Contemporary recordings have only been found on ebay since a 2-CD edition of the ‘The Health and Happiness Shows’ was last available the storied Lost Highway Records, but it’s been long out of print since Lost Highway folded a few years back.

Well kids, good times are back again!

From the press release:

On June 14, 2019, BMG will release The Complete Health & Happiness Shows for the first time on vinyl. The 49-track, three-LP set or two-CD contains the eight Health & Happiness episodes in their entirety. Included are performances of his breakout 1949 hits “Lovesick Blues,” “Wedding Blues,” “Mind Your Own Business,” and “You’re Gonna Change (Or I’m Gonna Leave),” along with such other iconic Williams tunes as “I Saw the Light,” “I’m a Long Gone Daddy,” and “I’m So Lonesome I Could Cry.” (The last song actually came out after the program was recorded in the fall of 1949 but before the show was broadcast in the spring of 1950.)

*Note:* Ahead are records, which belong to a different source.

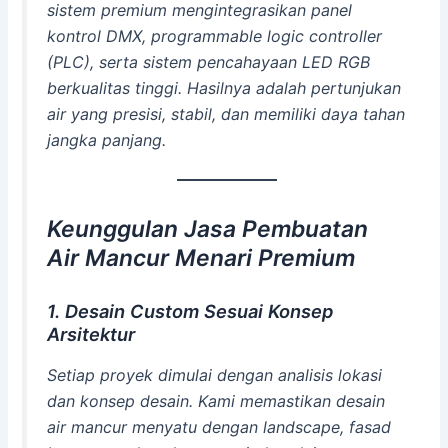
sistem premium mengintegrasikan panel
kontrol DMX, programmable logic controller
(PLC), serta sistem pencahayaan LED RGB
berkualitas tinggi. Hasilnya adalah pertunjukan
air yang presisi, stabil, dan memiliki daya tahan
jangka panjang.
Keunggulan Jasa Pembuatan
Air Mancur Menari Premium
1. Desain Custom Sesuai Konsep
Arsitektur
Setiap proyek dimulai dengan analisis lokasi
dan konsep desain. Kami memastikan desain
air mancur menyatu dengan landscape, fasad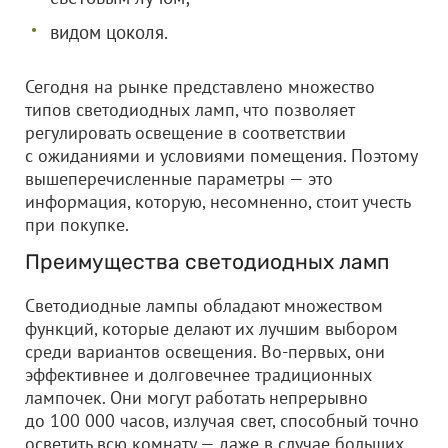
видом цоколя.
Сегодня на рынке представлено множество
типов светодиодных ламп, что позволяет
регулировать освещение в соответствии
с ожиданиями и условиями помещения. Поэтому
вышеперечисленные параметры — это
информация, которую, несомненно, стоит учесть
при покупке.
Преимущества светодиодных ламп
Светодиодные лампы обладают множеством
функций, которые делают их лучшим выбором
среди вариантов освещения. Во-первых, они
эффективнее и долговечнее традиционных
лампочек. Они могут работать непрерывно
до 100 000 часов, излучая свет, способный точно
осветить всю комнату — даже в случае больших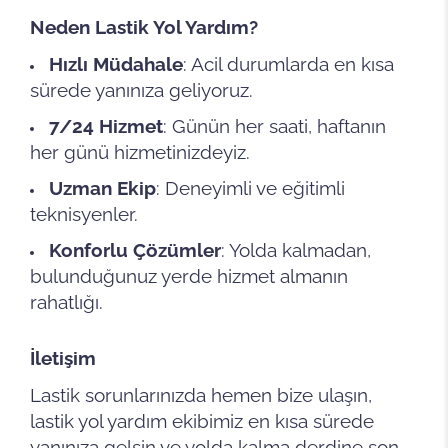
Neden Lastik Yol Yardım?
Hızlı Müdahale
: Acil durumlarda en kısa
sürede yanınıza geliyoruz.
7/24 Hizmet
: Günün her saati, haftanın
her günü hizmetinizdeyiz.
Uzman Ekip
: Deneyimli ve eğitimli
teknisyenler.
Konforlu Çözümler
: Yolda kalmadan,
bulunduğunuz yerde hizmet almanın
rahatlığı.
İletişim
Lastik sorunlarınızda hemen bize ulaşın,
lastik yol yardım ekibimiz en kısa sürede
yanınıza gelsin ve yolda kalma derdine son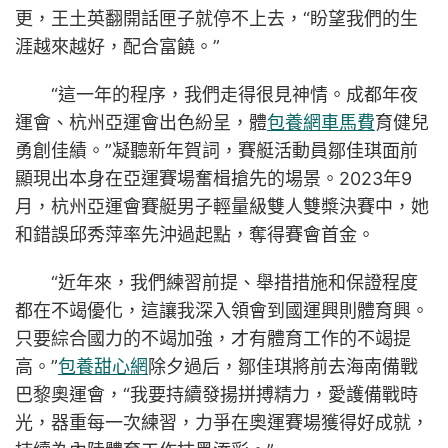
更，王土英翻開話匣子就停不上去，“盼望我們的生
涯越來越好，配合富饒。”
“這一年的程序，我們走得很見神情。成都年夜
運會、杭州亞運會出色紛呈，體
包養網車馬費
育健兒
勇創佳績。”凝聽新年賀詞，賽艇活動員鄒佳琪面前
顯現出本身在亞運賽場奮楫搶先的場景。2023年9
月，杭州亞運會賽艇男子輕量級雙人雙槳決賽中，她
和錯誤邱秀萍率先沖過起點，奪得賽會首金。
“近年來，我們練習前提、舉措措施和保證程度
都在不竭優化，這讓我深入領會到國運興則體育興。
只要綜合國力的不竭加強，才有體育工作的不竭提
高。”
包養甜心網
除夕過后，鄒佳琪將前去海南備戰
巴黎奧運會，“我要持續發揚拼搏精力，愛護備戰時
光，器重每一次練習，力爭在奧運賽場獲得好成就，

The set was produced by Cheryl Pawelski, Colin Escott and Michael Graves have produced, written notes and mastered the new set respectively, alongside the rest of the team that was responsible for the Best Historical Album for 2014, The Garden Spot Programs, 1950.

In addition to the amazing performances, this archival collection contains the earliest recorded evidence of the Nashville-era incarnation of Williams’ backing band, the Drifting Cowboys. Sessions for the Health & Happiness Show were done at Nashville’s WSM studios on two successive Sundays in October 1949. They were recorded directly to acetate, which were then duplicated onto 16-inch vinyl discs for distribution to radio stations. For The Complete Health & Happiness Shows, this material has been freshly transferred, restored and mastered from these original 16″ transcription discs.

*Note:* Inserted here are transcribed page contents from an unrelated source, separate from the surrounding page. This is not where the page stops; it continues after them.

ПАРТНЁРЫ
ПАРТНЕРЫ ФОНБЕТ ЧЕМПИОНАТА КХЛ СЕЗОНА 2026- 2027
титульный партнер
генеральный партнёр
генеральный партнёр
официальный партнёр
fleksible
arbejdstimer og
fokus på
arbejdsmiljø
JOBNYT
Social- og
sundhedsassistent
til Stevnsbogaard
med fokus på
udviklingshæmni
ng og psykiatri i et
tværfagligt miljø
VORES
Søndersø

Escott’s extensive and informative liner notes not only offer illuminating insights on Williams’ music and Health & Happiness Show performances, but he also provides a quite fascinating story about the program itself. The show’s sponsor was Hadocol, an elixir created by a Louisiana state senator named Dylan LeBlanc who aggressively touted for its curative power. While the tonic had some vitamins and minerals, its main ingredient was alcohol. To increase his product’s popularity, LeBlanc staged massive publicity campaigns. These stunts included the Hadocol Caravan, a traveling roadshow whose wildly eccentric bills included Bob Hope, Milton Berle, Jimmy Durante, and Hank Williams. The Hadacol craze imploded spectacularly in 1951 due to huge debts and federal investigations.

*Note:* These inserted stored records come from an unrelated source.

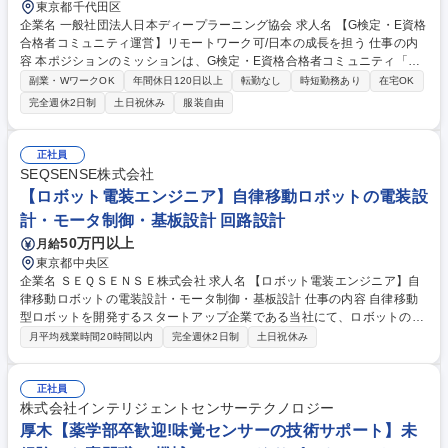
東京都千代田区
企業名 一般社団法人日本ディープラーニング協会 求人名 【G検定・E資格
合格者コミュニティ運営】リモートワーク可/日本の成長を担う 仕事の内
容 本ポジションのミッションは、G検定・E資格合格者コミュニティ「CD
LE」における各種施策が、継続的かつ安定的に回り続ける運用体制を確立
副業・WワークOK
年間休日120日以上
転勤なし
時短勤務あり
在宅OK
することです。 セミナーやイベント、講師派遣など複数の施策を横断しな
完全週休2日制
土日祝休み
服装自由
がら、進捗管理・契約／精算対応・業務フロー整理を通じて安定的なコミ
ュニティ運営を担っていただくとともに、事務局内外のハブとして施策推
進・実行いただきます。【具体的には】・セミナー/イベント/支援施策の
正社員
進捗管理シート更新・進捗リマインド・取引先との契約書対応・請求/支
SEQSENSE株式会社
払/精算情報の整理・事務局連携・メンバーへのヒアリングによる業務実態
【ロボット電装エンジニア】自律移動ロボットの電装設
把握 等 募集職種 【G検定・E資格合格者コミュニティ運営】リモートワー
計・モータ制御・基板設計 回路設計
ク可/日本の成長を担う
50万円以上
月給
東京都中央区
企業名 ＳＥＱＳＥＮＳＥ株式会社 求人名 【ロボット電装エンジニア】自
律移動ロボットの電装設計・モータ制御・基板設計 仕事の内容 自律移動
型ロボットを開発するスタートアップ企業である当社にて、ロボットの電
装設計・回路設計をお任せします。 【業務内容の変更の範囲】当社業務全
月平均残業時間20時間以内
完全週休2日制
土日祝休み
般 ■ロボットの電装システム設計 ■電子回路設計（デジタル / アナログ混
在回路） ■モーター駆動回路設計 ■センサーインターフェース回路設計 ■
基板設計（PWB設計 / アートワークベンダ調整） ■試作評価・不具合解
正社員
析・EMC対策 ■量産設計および品質改善 募集職種 【ロボット電装エンジ
株式会社インテリジェントセンサーテクノロジー
ニア】自律移動ロボットの電装設計・モータ制御・基板設計
厚木【薬学部卒歓迎!味覚センサーの技術サポート】未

Thankfully one positive byproduct of Hadacol PR blitz was The Health & Happiness Show. As Escott states in his liner notes, “the audio quality of his transcriptions equaled, if not surpassed, his commercial recordings.” Williams would go on to do the transcription radio show The Garden Spot in 1950 for sponsor Naughton Farms (these were issued by Omnivore Recordings in 2014), and the Mother’s Best show for WSM in 1951.

The Hadacol scandal did little to damage Hank Williams’ career. Between 1950-52, he continually topped the charts with such now-iconic tunes as “Why Don’t You Love Me,” “Cold, Cold Heart,” “Jambalaya (On the Bayou),” and “I’ll Never Get Out of This World Alive.” Released in November 1952, “World Alive,” proved to be all-too prophetic as he passed away on New Year’s Day 1953 from heart failure brought on by alcohol and drugs. He was just 29 years old. The Health & Happiness Show sessions capture Williams at a unique moment of time, when he was a rising star still hungry for success and performing at the top of his game.

Pre-order ‘The Complete Health & Happiness Recordings.”


Oct 1949 – Health & Happiness Show 1
Happy Rovin’ Cowboy (Theme)
Wedding Bells
Lovesick Blues
Old Joe Clark (featuring Jerry Rivers)
Where The Soul Of Man Never Dies (featuring Audrey Williams)
Sally Goodin’ (featuring Jerry Rivers)
Oct 1949 – Health & Happiness Show 2
Happy Rovin’ Cowboy (Theme)
You’re Gonna Change (Or I’m Gonna Leave)

(There’s A Bluebird) On Your Windowsill (featuring Audrey Williams)
A Tramp On The Street
Sally Goodin’ (featuring Jerry Rivers)
Oct 1949 – Health & Happiness Show 3
Happy Rovin’ Cowboy (Theme)
I’m A Long Gone Daddy
I’m Telling You (featuring Audrey Williams)
Bill Cheatham (featuring Jerry Rivers)

When God Comes And Gathers His Jewels
Sally Goodin – Jerry Rivers
Oct 1949 – Health & Happiness Show 4
Happy Rovin’ Cowboy (Theme)
Lost Highway
I Want To Live And Love (featuring Audrey Williams)
Bile Them Cabbage Down (featuring Jerry Rivers)
I’ll Have A New Body (I’ll Have A New Life)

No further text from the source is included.